A larger and conceivably more ambitious painting can be found in “Systems of Chaos (long shot)”, which began in 2014, shortly before its counterpart, “Systems of Chaos (close short)”. While both are interesting works, I would give priority to the former. Even so, it would be difficult to make a claim that one is more complex than the other given that the space in each of these paintings is more or less equally complex and is dealt with in ways quite different from the tenets of abstract expressionism. Whereas the large-scale abstract expressionist canvases in New York during the 1950s focused primarily on the construction of the surface, the Eastern painters give greater attention to the brush itself.
In comparison, “Temple Roof” and “Pipe No. 2” (both 2015) are very different paintings from those previously cited. On one level, their affect is a more controlled one; and on another, they carry a more subtle, perhaps ambiguous depth.One finds geometry being introduced directly into these compositions. In each case there is a kind of tension and balance, which is interactive in contrast to being opposed.They are capable of deferring the senses in a way that merges intellect with sensation; they take time to see. The experience of these paintings is more dense in terms of color, and they exist on a different scale. They require more than a passing glance.

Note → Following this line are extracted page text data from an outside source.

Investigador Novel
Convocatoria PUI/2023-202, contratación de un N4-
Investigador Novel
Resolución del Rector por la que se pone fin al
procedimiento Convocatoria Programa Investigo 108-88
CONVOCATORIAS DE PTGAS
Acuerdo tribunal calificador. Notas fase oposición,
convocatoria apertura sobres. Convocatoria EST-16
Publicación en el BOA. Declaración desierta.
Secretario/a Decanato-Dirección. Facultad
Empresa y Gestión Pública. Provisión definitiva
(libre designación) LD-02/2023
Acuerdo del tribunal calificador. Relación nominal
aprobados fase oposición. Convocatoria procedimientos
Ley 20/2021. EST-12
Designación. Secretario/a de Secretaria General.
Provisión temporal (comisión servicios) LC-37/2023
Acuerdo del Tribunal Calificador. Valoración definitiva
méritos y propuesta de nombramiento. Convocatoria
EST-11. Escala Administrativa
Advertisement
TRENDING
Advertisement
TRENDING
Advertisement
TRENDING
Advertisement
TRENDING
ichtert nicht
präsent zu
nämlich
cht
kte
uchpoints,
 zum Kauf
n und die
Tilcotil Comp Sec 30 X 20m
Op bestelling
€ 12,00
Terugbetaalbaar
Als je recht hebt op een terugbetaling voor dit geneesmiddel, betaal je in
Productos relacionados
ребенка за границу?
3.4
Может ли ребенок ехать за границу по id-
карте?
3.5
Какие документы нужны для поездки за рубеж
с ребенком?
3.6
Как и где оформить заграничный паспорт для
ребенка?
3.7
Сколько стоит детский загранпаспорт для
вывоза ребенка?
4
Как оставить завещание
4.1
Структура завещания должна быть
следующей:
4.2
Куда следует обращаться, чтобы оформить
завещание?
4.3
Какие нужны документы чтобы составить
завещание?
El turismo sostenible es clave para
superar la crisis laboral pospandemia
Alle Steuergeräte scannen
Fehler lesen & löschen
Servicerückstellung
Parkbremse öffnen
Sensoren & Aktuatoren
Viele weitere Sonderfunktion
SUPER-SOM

One might comprehend the paintings in “Double Pendulum” as works by an artist in search of abandonment. But what does this mean? What kind of abandonment would they be seeking? Qiu Xiaofei appears to be discovering the terms of his vocabulary that will push him forward as a means to further engage his source-point: an emptiness of mind. This is never an easy task. Acts of abandonment exist both in ecstasy and despair. There is a degree of courage, however, in seeing and feeling painting through abandonment, which is a process of searching. In Qiu Xiaofei’s case, it is a matter of discovering the pregnant instant when the impetus to paint has no reason other than the desire to make it happen.